If you want to take your company to the level where it dominates a sector, is attractive to acquisition by a larger player in the market, or is set to IPO (an unlikely result and a topic for another posting)… then, by all means, get your company ready for venture capital.
Your source of funding will dictate a few things…
- Taking money from a Venture Capitalist is like getting married. There will be a “pre-nuptual” agreement (aka term sheet). There’s a nice honeymoon period after funding where all the promises you made to each other drive a “wonderful life.” Everything is rosy. Yet, now you’ve got a spouse to help you make decisions. If things get ugly, divorce is possible. But, their lawyers are better than yours and the “pre-nup” protects them. This is why it’s important to hire your own big-time lawyer to work out the details in the term sheet.
- Getting money from an Angel investor is like having a live-in lover. There’s still a term sheet. But, they’re probably not as interested in spending every waking moment with you. Some, however, might want too much of your time… so pick one carefully.
- Going to “friends and family” for funding is quick and easy. But, remember that blood is thicker than water. Rather than having a legalistic relationship, you’ll be taking money from your parents or your best friends. You’ve got to answer for failures and difficulties over Thanksgiving dinner or at the 19th hole after a round of golf. They won’t likely every show up at a board meeting or understand anything about your business proposition. They’re writing a check because it’s you.
- Borrowing money from the bank is good because you buy yourself out of the relationship over time. Of course, they want something in exchange for the capital… so you’ve got to have collateral.
- The best way, IMHO, is to self-fund the company. You’ll remain in control and you get to keep all of the “up side” from the deal. The problem is, however, that most people don’t have such funds.

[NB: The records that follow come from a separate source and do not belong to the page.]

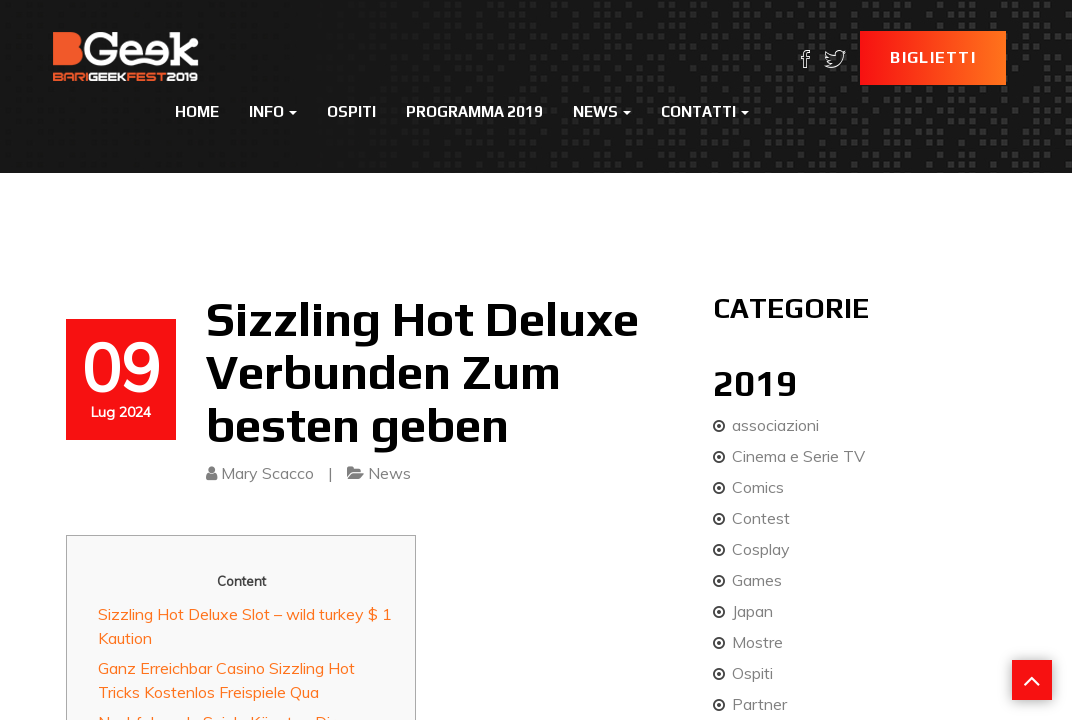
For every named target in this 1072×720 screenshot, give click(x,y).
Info (273, 111)
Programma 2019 (474, 111)
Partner (759, 704)
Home (197, 111)
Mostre (757, 642)
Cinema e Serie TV (798, 456)
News (602, 111)
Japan (752, 611)
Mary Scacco (267, 473)
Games (757, 580)
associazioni (775, 425)
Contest (761, 518)
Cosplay (761, 549)
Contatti (705, 111)
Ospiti (351, 111)
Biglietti (933, 57)
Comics (758, 487)
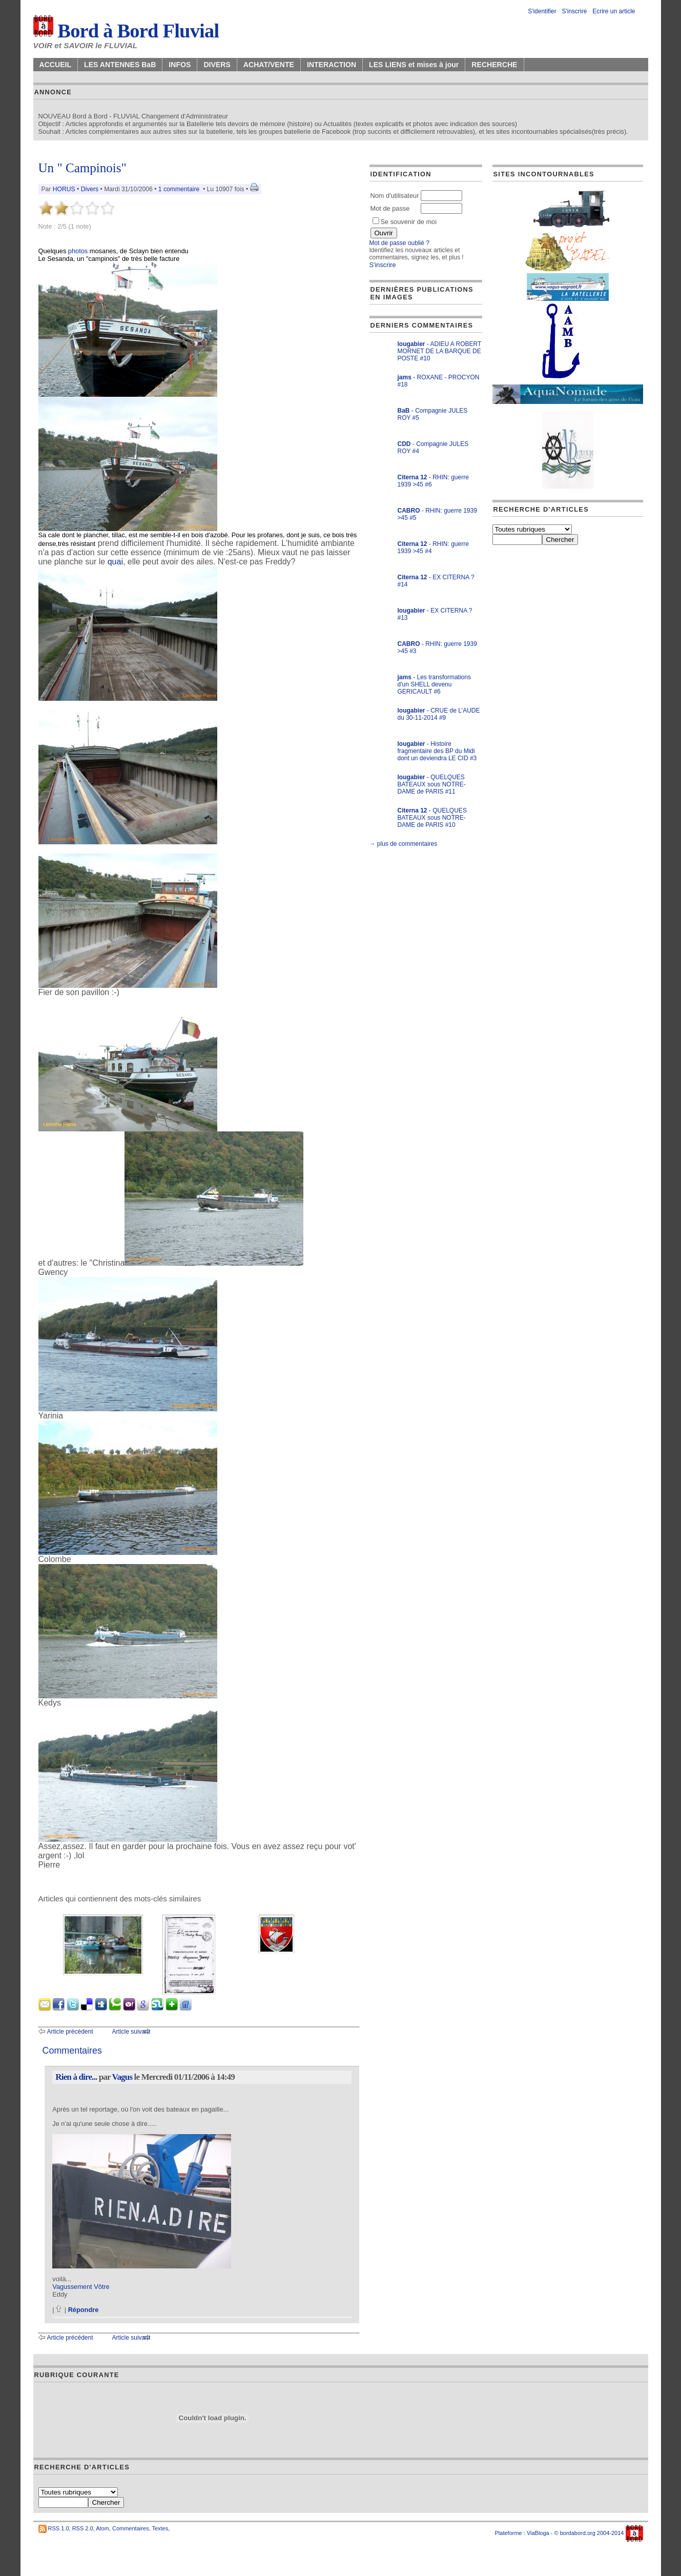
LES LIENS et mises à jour (414, 64)
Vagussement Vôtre (80, 2286)
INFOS (180, 64)
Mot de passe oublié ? (399, 243)
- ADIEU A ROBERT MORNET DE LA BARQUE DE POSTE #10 (440, 351)
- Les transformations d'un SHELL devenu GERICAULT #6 (434, 684)
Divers (89, 189)
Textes (160, 2528)
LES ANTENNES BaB (120, 64)
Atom (102, 2528)
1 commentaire (178, 189)
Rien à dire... (76, 2077)
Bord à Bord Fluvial (126, 31)
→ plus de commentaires (403, 843)
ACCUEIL (55, 64)
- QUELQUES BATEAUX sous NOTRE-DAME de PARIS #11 (432, 784)
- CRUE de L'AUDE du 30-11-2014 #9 (439, 714)
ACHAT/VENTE (268, 64)
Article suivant (131, 2031)
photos (78, 251)
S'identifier (542, 11)
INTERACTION (331, 64)
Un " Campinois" (82, 168)
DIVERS (216, 64)
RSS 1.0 (58, 2528)
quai (115, 561)
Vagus (122, 2077)
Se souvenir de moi (405, 222)
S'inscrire (574, 11)
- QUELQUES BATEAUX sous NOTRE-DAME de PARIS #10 (432, 817)
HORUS (64, 189)
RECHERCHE (494, 64)
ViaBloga (538, 2533)
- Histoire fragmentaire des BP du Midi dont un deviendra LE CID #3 (437, 751)
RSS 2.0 (82, 2528)
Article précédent (70, 2031)
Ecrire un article (613, 11)
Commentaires (130, 2528)
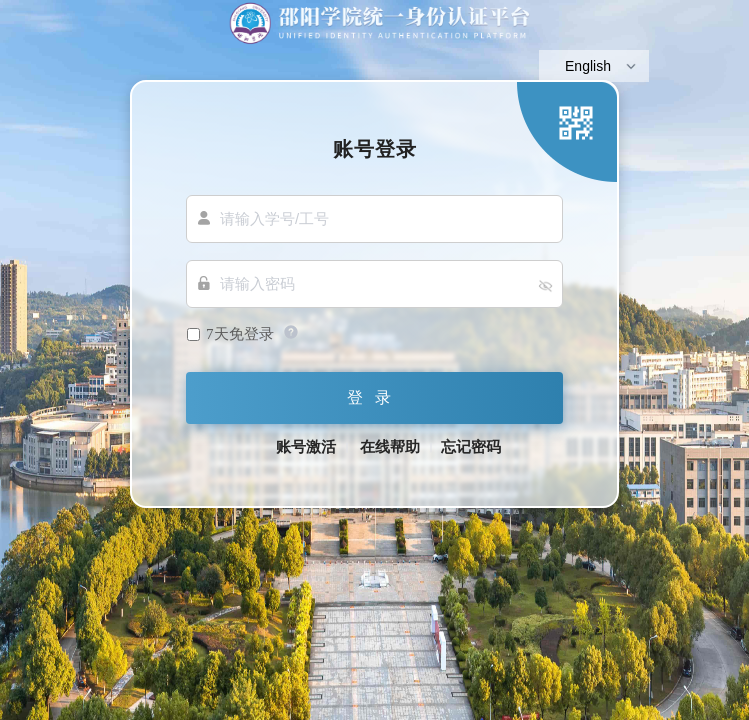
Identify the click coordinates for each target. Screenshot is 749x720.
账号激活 (306, 447)
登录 (375, 397)
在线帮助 (390, 447)
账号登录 (375, 148)
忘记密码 (471, 447)
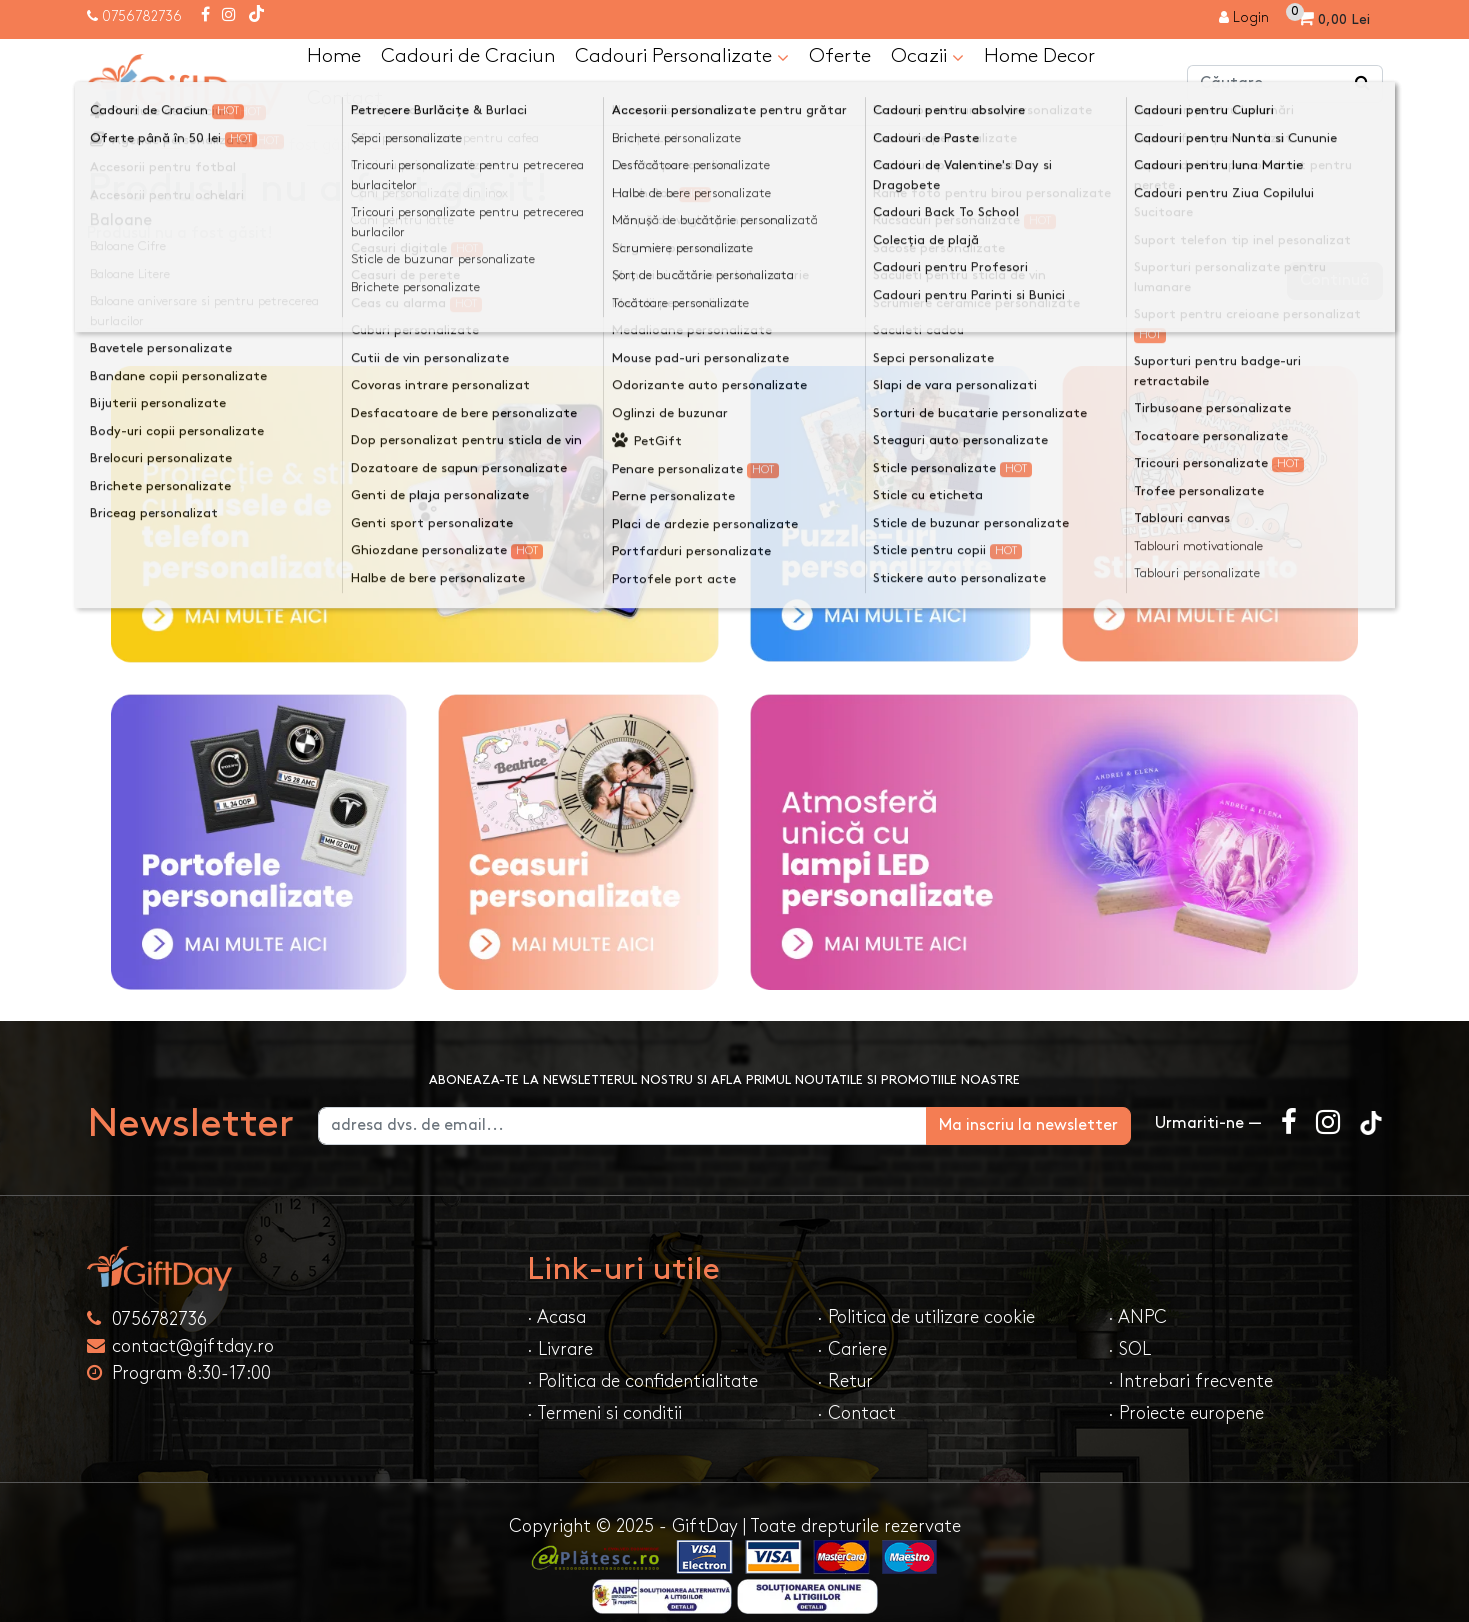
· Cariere (852, 1350)
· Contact (856, 1414)
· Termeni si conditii (604, 1414)
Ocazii (927, 58)
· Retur (845, 1382)
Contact (345, 99)
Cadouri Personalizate (682, 58)
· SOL (1129, 1350)
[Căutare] (1363, 85)
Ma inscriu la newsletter (1028, 1126)
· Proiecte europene (1186, 1414)
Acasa (128, 146)
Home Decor (1039, 57)
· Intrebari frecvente (1190, 1382)
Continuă (1335, 281)
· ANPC (1137, 1318)
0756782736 (142, 16)
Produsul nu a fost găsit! (275, 146)
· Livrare (560, 1350)
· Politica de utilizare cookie (926, 1318)
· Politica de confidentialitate (642, 1382)
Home (334, 57)
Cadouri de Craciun (468, 57)
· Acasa (556, 1318)
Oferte (840, 57)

Regardless of the source of funds, it’s important to understand the difference between “smart money” and “dumb money.” Neither is better than the other. Smart money is generally better, but sometimes it is important to take money for the sake of money. That’s “dumb money.” The “smart money” comes with extra benefits. It could be relationships or it could be advise. Then, there’s the celebrity factor. If you can get someone who has name-recognition, is an industry expert in your field, has a roladex deep enough to help find you new customers/partners, AND can write a check… you’ve hit the grand slam.